[Opening Dataset entries section]

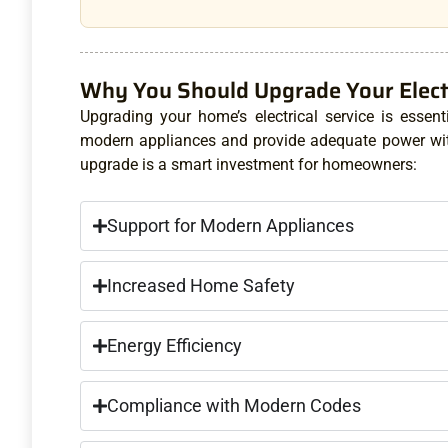
Why You Should Upgrade Your Electr
Upgrading your home’s electrical service is essent
modern appliances and provide adequate power with
upgrade is a smart investment for homeowners:
Support for Modern Appliances
Increased Home Safety
Energy Efficiency
Compliance with Modern Codes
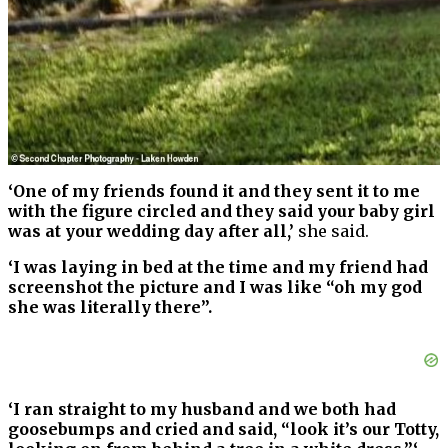
‘One of my friends found it and they sent it to me
with the figure circled and they said your baby girl
was at your wedding day after all,’
she said.
‘I was laying in bed at the time and my friend had
screenshot the picture and I was like “oh my god
she was literally there”.
‘I ran straight to my husband and we both had
goosebumps and cried and said, “look it’s our Totty,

[Closing Dataset entries section]

# [Task goal]
Exactly how many lines in the records above hold the string "said"? Reply with that number only.

# [Response area]
3